High-impact collisions

COLUMBUS, Ohio -- Barreling in one direction is a souped-up truck that has turned an offense known for its smash-mouth running game into a bunch of joy rides into the end zone.

Heading directly back at it is a wide load stocked with potential professionals spread along the defensive line that likes nothing more than having its toughness tested and shutting down a rushing attack.

Both teams know there is a collision coming, and it's no secret where the intersection is on Saturday at Camp Randall. If Wisconsin or Ohio State is going to produce a signature win as the Big Ten schedule winds down, it will be up to the machine that inflicts the most damage at the line of scrimmage in what could amount to a series of high-impact crashes.

"It's just two tough teams going at it," defensive lineman John Simon said. "They're very physical and a very dominating team when they want to run the ball and when they get things going, they're hard to stop. We're going to have to make them one-dimensional on offense, stop that run early and do whatever we can to make it a passing game.

"Most physical team is going to win. That's usually what it is, they're going to try to run the football right down the middle, and it's our job to stop them. Whoever is tougher is going to win that battle."

Neither team has shown any inclination to tap the brakes lately, and the added momentum the Badgers and Buckeyes have been gaining has only dialed up the intensity in a rivalry that has become more heated over the last few years.

Certainly the fact that both programs have been battling for championships and BCS berths has played a part in that, but the physical, hard-nosed style they play with might have something to do with it as well.

The Badgers perhaps haven't been as consistent as usual running the ball this season, but star tailback Montee Ball has clearly found his footing as the season has progressed and has racked up 16 more touchdowns -- needing only one more to match the NCAA career record.

Ball scored twice against Ohio State a season ago -- but only one of them came on the ground as the Badgers were held to just 89 yards rushing in an upset loss.
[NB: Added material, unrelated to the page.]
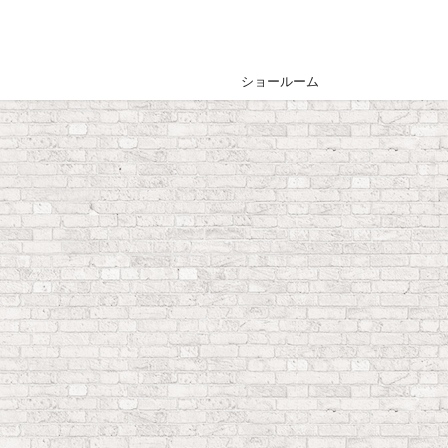
ショールーム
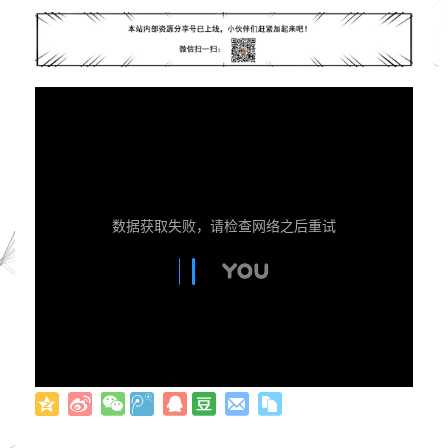
数据获取失败，请检查网络之后重试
And the Buckeyes have proven more than capable of duplicating that formula, as they've regained their health up front and developed into the second-ranked rush defense in the Big Ten after a somewhat sloppy start to the season.

Ball had a bit of a sluggish start to the season as well, but he rolled to 198 yards and three scores a week ago in a prototypical Badgers win. The Buckeyes responded to their early problems by putting more faith in their secondary and dialing up more pressure in the backfield, a formula that will again be tested as they load the box to deal with Ball and sidekick James White.

"I feel like it gives us more opportunities to go out and stop the run, just basically tells us just to shut down the receivers and they can put more guys in the box and be able to make more plays," cornerback Travis Howard said. "When they played Indiana this past weekend, they only threw the ball [7 times].

"We know it's going to be a big run game, and we know it's going to come down to which team is most physical and able to stop the run."

The same is also true when the Buckeyes have the football, as they pack up the second-ranked rushing offense in the conference for the trip to Wisconsin.

Ohio State's approach on the ground is different, coming from the spread and relying first and foremost on quarterback Braxton Miller to turn the key in the ignition. But with the Badgers waiting with the No. 1 rushing defense in the Big Ten, there will be no shortage of collisions regardless of which way the traffic is flowing.

"Your team is either getting better or getting worse, and we're facing a team that is getting better," Ohio State coach Urban Meyer said. "I'd like to think we've gotten better as the season progressed, so I think we're going to find out how good we are.

"Going into these environments, we've been into some tough ones already at Michigan State and Penn State, this will be a great measuring stick for how tough we really are."